### The problem
Would you transcribe each entry precisely as it stands, setting aside any images?

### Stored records
* * * *

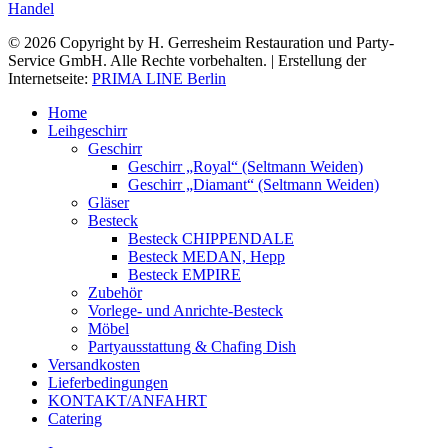
Handel
© 2026 Copyright by H. Gerresheim Restauration und Party-
Service GmbH. Alle Rechte vorbehalten. | Erstellung der
Internetseite:
PRIMA LINE Berlin
Home
Leihgeschirr
Geschirr
Geschirr „Royal“ (Seltmann Weiden)
Geschirr „Diamant“ (Seltmann Weiden)
Gläser
Besteck
Besteck CHIPPENDALE
Besteck MEDAN, Hepp
Besteck EMPIRE
Zubehör
Vorlege- und Anrichte-Besteck
Möbel
Partyausstattung & Chafing Dish
Versandkosten
Lieferbedingungen
KONTAKT/ANFAHRT
Catering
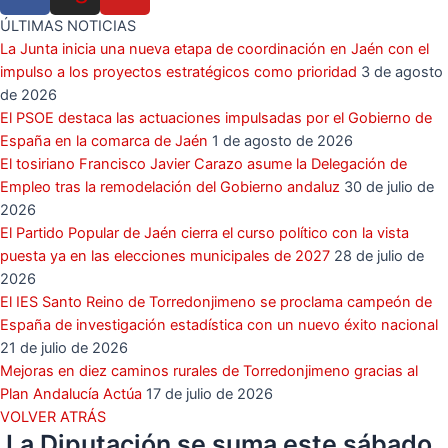
ÚLTIMAS NOTICIAS
La Junta inicia una nueva etapa de coordinación en Jaén con el
impulso a los proyectos estratégicos como prioridad
3 de agosto
de 2026
El PSOE destaca las actuaciones impulsadas por el Gobierno de
España en la comarca de Jaén
1 de agosto de 2026
El tosiriano Francisco Javier Carazo asume la Delegación de
Empleo tras la remodelación del Gobierno andaluz
30 de julio de
2026
El Partido Popular de Jaén cierra el curso político con la vista
puesta ya en las elecciones municipales de 2027
28 de julio de
2026
El IES Santo Reino de Torredonjimeno se proclama campeón de
España de investigación estadística con un nuevo éxito nacional
21 de julio de 2026
Mejoras en diez caminos rurales de Torredonjimeno gracias al
Plan Andalucía Actúa
17 de julio de 2026
VOLVER ATRÁS
La Diputación se suma este sábado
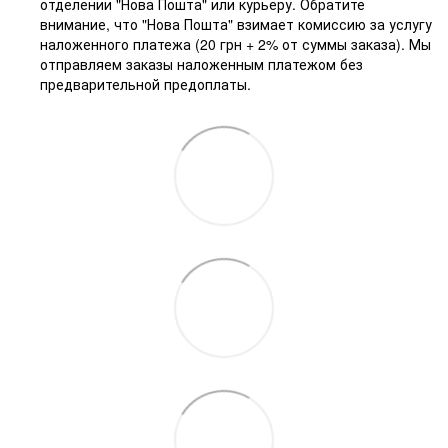
отделении "Нова Пошта" или курьеру. Обратите
внимание, что "Нова Пошта" взимает комиссию за услугу
наложенного платежа (20 грн + 2% от суммы заказа). Мы
отправляем заказы наложенным платежом без
предварительной предоплаты.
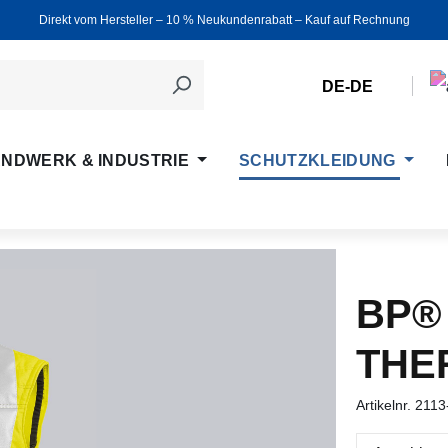
Direkt vom Hersteller ‒ 10 % Neukundenrabatt ‒ Kauf auf Rechnung
DE-DE
NDWERK & INDUSTRIE
SCHUTZKLEIDUNG
BP®
THE
Artikelnr.
2113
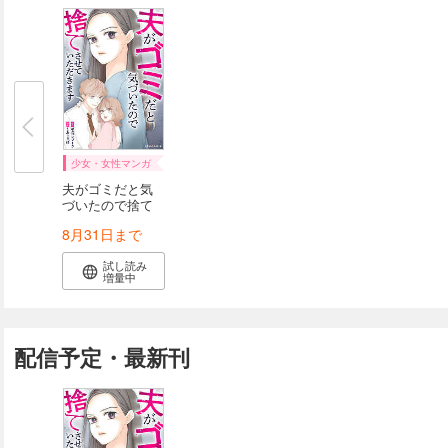
少女・女性マンガ
夫がゴミだと気
づいたので捨て
さ...
8月31日まで
試し読み
増量中
配信予定・最新刊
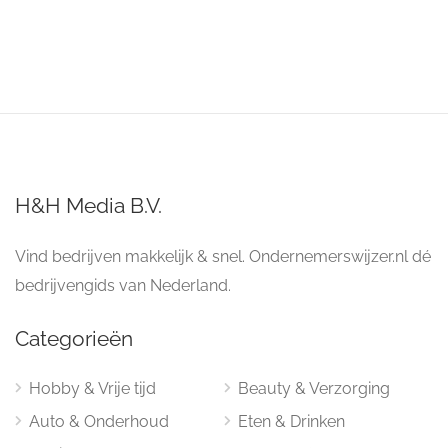
H&H Media B.V.
Vind bedrijven makkelijk & snel. Ondernemerswijzer.nl dé
bedrijvengids van Nederland.
Categorieën
Hobby & Vrije tijd
Beauty & Verzorging
Auto & Onderhoud
Eten & Drinken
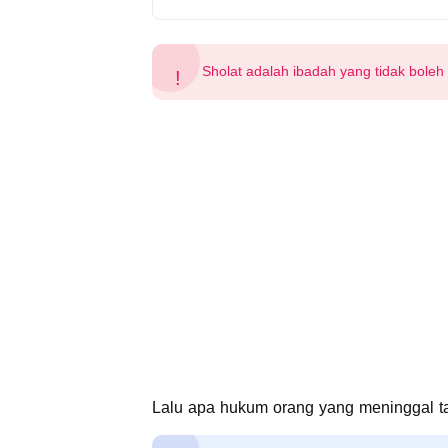
Sholat adalah ibadah yang tidak boleh
Lalu apa hukum orang yang meninggal t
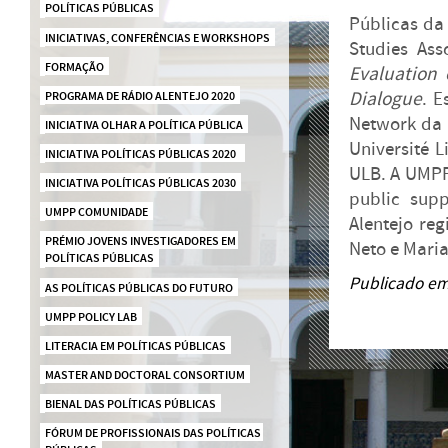
POLÍTICAS PÚBLICAS
Públicas da
INICIATIVAS, CONFERÊNCIAS E WORKSHOPS
Studies Ass
FORMAÇÃO
Evaluation 
Dialogue
. E
PROGRAMA DE RÁDIO ALENTEJO 2020
Network da 
INICIATIVA OLHAR A POLÍTICA PÚBLICA
Université L
INICIATIVA POLÍTICAS PÚBLICAS 2020  
ULB. A UMPP
INICIATIVA POLÍTICAS PÚBLICAS 2030
public supp
UMPP COMUNIDADE
Alentejo re
PRÉMIO JOVENS INVESTIGADORES EM 
Neto e Mari
POLÍTICAS PÚBLICAS
Publicado em
AS POLÍTICAS PÚBLICAS DO FUTURO
UMPP POLICY LAB
LITERACIA EM POLÍTICAS PÚBLICAS
MASTER AND DOCTORAL CONSORTIUM
BIENAL DAS POLÍTICAS PÚBLICAS
FÓRUM DE PROFISSIONAIS DAS POLÍTICAS 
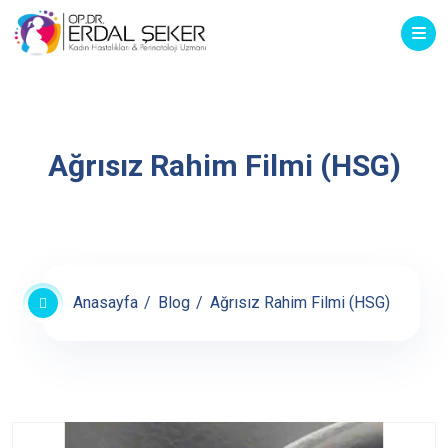
Ağrısız Rahim Filmi (HSG)
Anasayfa
Blog
Ağrısız Rahim Filmi (HSG)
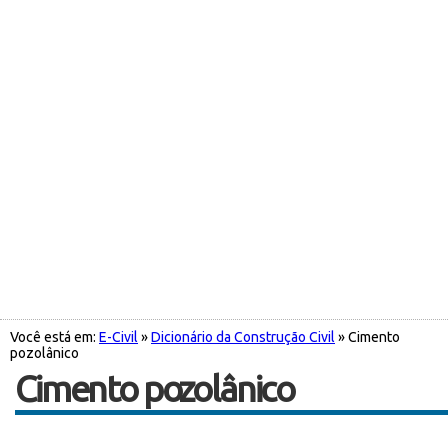
Você está em:
E-Civil
»
Dicionário da Construção Civil
» Cimento
pozolânico
Cimento pozolânico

* * * *

### Final answer
Handel
© 2026 Copyright by H. Gerresheim Restauration und Party-
Service GmbH. Alle Rechte vorbehalten. | Erstellung der
Internetseite:
PRIMA LINE Berlin
Home
Leihgeschirr
Geschirr
Geschirr „Royal“ (Seltmann Weiden)
Geschirr „Diamant“ (Seltmann Weiden)
Gläser
Besteck
Besteck CHIPPENDALE
Besteck MEDAN, Hepp
Besteck EMPIRE
Zubehör
Vorlege- und Anrichte-Besteck
Möbel
Partyausstattung & Chafing Dish
Versandkosten
Lieferbedingungen
KONTAKT/ANFAHRT
Catering
ÚLTIMAS NOTICIAS
La Junta inicia una nueva etapa de coordinación en Jaén con el
impulso a los proyectos estratégicos como prioridad
3 de agosto
de 2026
El PSOE destaca las actuaciones impulsadas por el Gobierno de
España en la comarca de Jaén
1 de agosto de 2026
El tosiriano Francisco Javier Carazo asume la Delegación de
Empleo tras la remodelación del Gobierno andaluz
30 de julio de
2026
El Partido Popular de Jaén cierra el curso político con la vista
puesta ya en las elecciones municipales de 2027
28 de julio de
2026
El IES Santo Reino de Torredonjimeno se proclama campeón de
España de investigación estadística con un nuevo éxito nacional
21 de julio de 2026
Mejoras en diez caminos rurales de Torredonjimeno gracias al
Plan Andalucía Actúa
17 de julio de 2026
VOLVER ATRÁS
La Diputación se suma este sábado
отделении "Нова Пошта" или курьеру. Обратите
внимание, что "Нова Пошта" взимает комиссию за услугу
наложенного платежа (20 грн + 2% от суммы заказа). Мы
отправляем заказы наложенным платежом без
предварительной предоплаты.
Direkt vom Hersteller ‒ 10 % Neukundenrabatt ‒ Kauf auf Rechnung
DE-DE
NDWERK & INDUSTRIE
SCHUTZKLEIDUNG
BP®
THE
Artikelnr.
2113
少女・女性マンガ
夫がゴミだと気
づいたので捨て
さ...
8月31日まで
試し読み
増量中
配信予定・最新刊
H&H Media B.V.
Vind bedrijven makkelijk & snel. Ondernemerswijzer.nl dé
bedrijvengids van Nederland.
Categorieën
Hobby & Vrije tijd
Beauty & Verzorging
Auto & Onderhoud
Eten & Drinken
Sholat adalah ibadah yang tidak boleh
Lalu apa hukum orang yang meninggal t
POLÍTICAS PÚBLICAS
Públicas da
INICIATIVAS, CONFERÊNCIAS E WORKSHOPS
Studies Ass
FORMAÇÃO
Evaluation 
Dialogue
. E
PROGRAMA DE RÁDIO ALENTEJO 2020
Network da 
INICIATIVA OLHAR A POLÍTICA PÚBLICA
Université L
INICIATIVA POLÍTICAS PÚBLICAS 2020  
ULB. A UMPP
INICIATIVA POLÍTICAS PÚBLICAS 2030
public supp
UMPP COMUNIDADE
Alentejo re
PRÉMIO JOVENS INVESTIGADORES EM 
Neto e Mari
POLÍTICAS PÚBLICAS
Publicado em
AS POLÍTICAS PÚBLICAS DO FUTURO
UMPP POLICY LAB
LITERACIA EM POLÍTICAS PÚBLICAS
MASTER AND DOCTORAL CONSORTIUM
BIENAL DAS POLÍTICAS PÚBLICAS
FÓRUM DE PROFISSIONAIS DAS POLÍTICAS 
Ağrısız Rahim Filmi (HSG)
Anasayfa
Blog
Ağrısız Rahim Filmi (HSG)
Você está em:
E-Civil
»
Dicionário da Construção Civil
» Cimento
pozolânico
Cimento pozolânico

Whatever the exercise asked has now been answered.